Spóźnione rodzinne spotkanie związane było ze schedą po zmarłym Władysławie. Lada dzień majątek miał przejść w obce ręce, co Barbarę przejęło taką zgrozą, że zwołała rodzinny sejmik. Za namową mecenasa Lamety i przy pomocy opiekunki Haliny Lipki rozesłała pięć listów do żyjących członków rodziny, a więc do dwójki dzieci swoich braci oraz do dzieci ich dzieci, czyli do przyszywanych wnucząt. Na apel babki odpowiedziały jedynie wnuczęta. Z Norwegii przyleciał Feliks, wnuk Władysława. Wnukowie Henryka mieli znacznie bliżej: z Ostródy przyjechał Leszek, a z Torunia jego siostra Emilka Korycka. Ta ostatnia nie ruszała się nigdzie bez męża Waldemara.
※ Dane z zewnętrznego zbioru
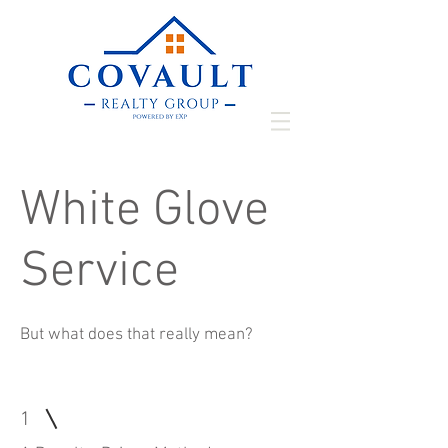
White Glove
Service
But what does that really mean?
1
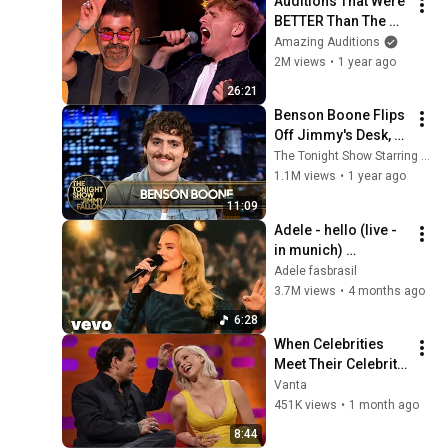
Auditions That Were 
BETTER Than The 
Original!
Amazing Auditions
2M views
•
1 year ago
26:21
Benson Boone Flips 
Off Jimmy's Desk, 
Talks Moonbeam 
The Tonight Show Starring Jimmy Fallon
Ice Cream and 
1.1M views
•
1 year ago
American Heart 
11:09
(Extended)
Adele - hello (live - 
in munich) 
(simulated DVD)
Adele fasbrasil
3.7M views
•
4 months ago
6:28
When Celebrities 
Meet Their Celebrity 
Crushes
Vanta
451K views
•
1 month ago
8:44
Koryccy zjawili się u babki pierwsi i Emilka od progu zapowiedziała, że bierze na siebie obowiązki pani domu. Raz, że czuła się związana z babką bardziej niż kuzyni, a dwa, że lepiej od nich znała się na powlekaniu pościeli i szykowaniu śniadań. Oczywiście była jeszcze nieoceniona Halina Lipka, lecz ona miała sprawować pieczę nad staruszką, nie nad jej gośćmi. Zresztą Emilka i tak pięciu minut nie usiedziała spokojnie. Jeśli wierzyć jej mężowi, pod rudą strzechą loków palił się żywy ogień. Temperament i urodę Emilia odziedziczyła po ojcu, więc nie była zbyt podobna do Kurczyłłów. Prawdę mówiąc, nie była w ogóle podobna do rodziny matki: ani po wierzchu, ani w środku. Kurczyłłowie odznaczali się posturą słuszną, można powiedzieć, kwadratową, poruszali się i mówili ze spokojem i dystynkcją odziedziczoną po kresowych przodkach. Ojciec Emilii nie miał ze szlachecką sferą nic wspólnego, poza żoną, oczywiście. Córka wdała się w niego jota w jotę. Nie przywiązywała wagi do dóbr doczesnych, była radosna i energiczna. Jak pracowała, to pracowała, ale jak już się bawiła, to na całego.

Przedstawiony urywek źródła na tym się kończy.